It was the 1988 election and Brian Mulroney's Tories had a big problem.

John Turner had morphed into a progressive Canadian nationalist who just might rally Canada's progressive majority again Mulroney's free trade agreement.

So, as Tory pollster Allan Greg famously put it, the blue team set out to "bomb the bridge" - to destroy Turner's credibility through attack ads aimed at him personally.

It worked. They ran up Turner's negatives enough to scratch out a win. This tactic therefore entered the Conservative playbook as "Plan A." In many circumstances, federal and provincial, Tories now routinely roll out attack ads aimed at the personal credibility of opposing leaders.

Federally, against Liberals, it still seems to work. They hit gold against Michael Ignatieff for example. But then there are places where it probably won't work. Like in Saskatchewan.

As reported here, Saskatchewan Premier Brad Wall has been cobbling together attack ads against NDP Leader Dwain Lingenfelter lately.

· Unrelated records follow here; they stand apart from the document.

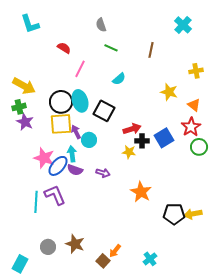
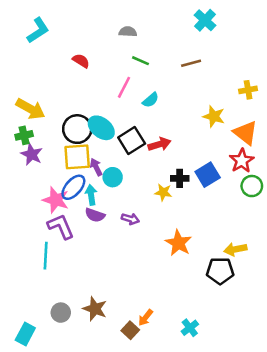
cyan L-shape: (30, 24) -> (38, 30), turned -105
gray semicircle: (101, 25) -> (128, 32), turned 112
cyan cross: (183, 25) -> (205, 20), moved
brown line: (151, 50) -> (191, 63), turned 63
pink line: (80, 69) -> (124, 87), moved
cyan ellipse: (80, 101) -> (101, 128), turned -35
orange triangle: (194, 105) -> (245, 133), size x1.5
black square: (104, 111) -> (132, 140), turned 30
red arrow: (132, 129) -> (159, 144), moved
blue ellipse: (58, 166) -> (73, 187), moved
purple L-shape: (55, 195) -> (61, 227), moved
yellow arrow: (193, 214) -> (235, 249), moved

The high-priced Toronto advisors that the Wall government consults would go to "bomb the bridge" as the first page in their playbook in almost any circumstance.

And these days Premier Wall has particularly good reason to be worried by the experienced and wily NDP Leader across from him in the Saskatchewan Legislature. After all, Mr. Lingenfelter now has some beautiful material to work with. The Wall team, eastern-establishment darlings though they might still be, stand revealed this winter to be as fiscally incompetent as the last Saskatchewan Tory government was (I wrote about some of the details a few weeks ago).

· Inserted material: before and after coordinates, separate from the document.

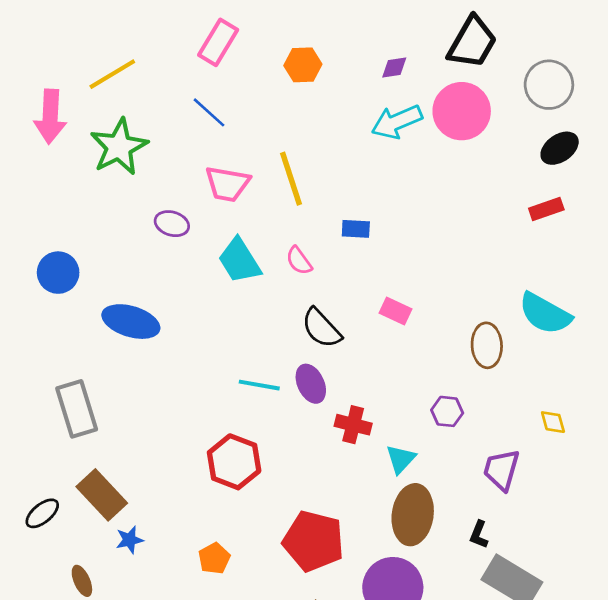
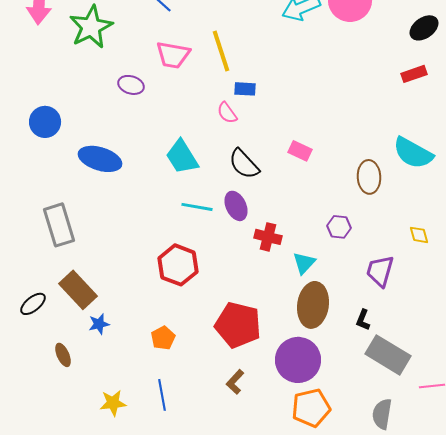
blue rectangle: (356, 229) -> (245, 89), moved
cyan trapezoid: (239, 261) -> (182, 157), moved

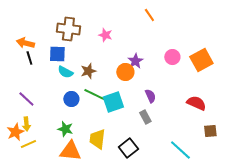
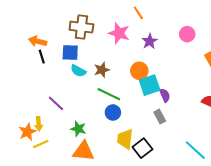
orange line: (149, 15) -> (138, 13), moved
pink star: (105, 35) -> (119, 33), size x1.5
pink circle: (172, 57) -> (187, 34), moved
purple star: (135, 61) -> (150, 41), moved
purple line: (26, 99) -> (56, 103), moved
blue circle: (71, 99) -> (113, 113), moved
cyan square: (113, 102) -> (150, 85), moved
yellow trapezoid: (97, 139) -> (125, 139), moved

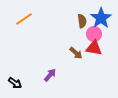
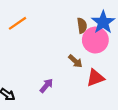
pink circle: (94, 34) -> (95, 40), size x1.5
red triangle: (94, 48) -> (95, 78), moved, turned -30

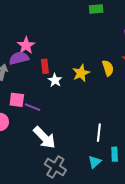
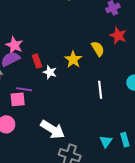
purple line: (33, 107) -> (24, 89), moved
white line: (99, 133) -> (100, 90), moved
cyan rectangle: (115, 154) -> (125, 140), moved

Definitely time to try "bomb the bridge."

However, for this one-trick strategy to work, it needs to blow on a spark of truth. And it seems unlikely that citizens of Saskatchewan, who well remember the price they paid for fiscal recklessness and irresponsibility under conservative rule in the 1980s and 1990s, are going to ignore Premier Wall's inability to manage the finances of the province because - ludicrously - Mr. Wall wants voters to believe Mr. Lingelfelter isn't enthusiastic enough about the province.

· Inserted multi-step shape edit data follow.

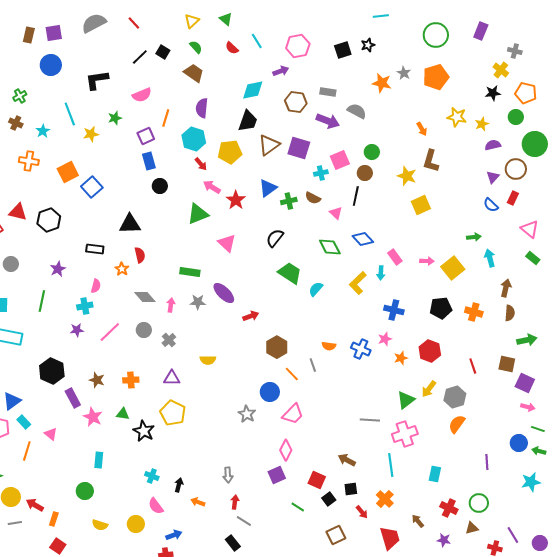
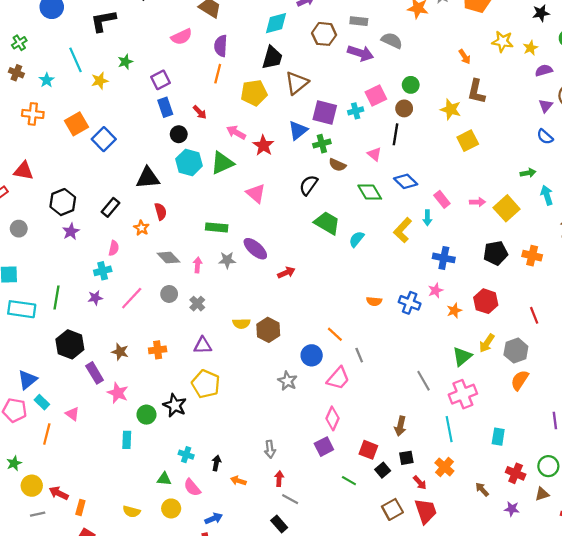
pink semicircle: (142, 95) -> (182, 37), moved
orange line: (166, 118) -> (218, 74), moved
cyan hexagon: (194, 139) -> (189, 162), moved
purple square: (299, 148) -> (325, 112), moved
red arrow: (201, 164) -> (200, 112), moved
brown semicircle: (313, 198) -> (337, 165), moved
black hexagon: (49, 220) -> (63, 202), moved
black rectangle: (95, 249) -> (111, 207), turned -54
green line: (42, 301) -> (56, 297), moved
brown hexagon: (277, 347) -> (268, 330), moved
gray line: (313, 365) -> (359, 355), moved
green triangle: (123, 414) -> (164, 479), moved
gray line: (370, 420) -> (423, 381), turned 60
brown arrow: (347, 460) -> (400, 426), turned -102
green circle: (85, 491) -> (146, 415), moved
red trapezoid: (390, 538) -> (426, 511), moved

It's the Wall government's enthusiasm for billion-dollar "mistakes" that are worrying the voters these days.

When the real issue is government incompetence, "bomb the bridge" doesn't seem to work.

Just ask former Ontario premier Ernie Eves, who put together a similar campaign. And just ask the target of that campaign, Dalton "not a leader" McGuinty, Premier of Ontario since 2003.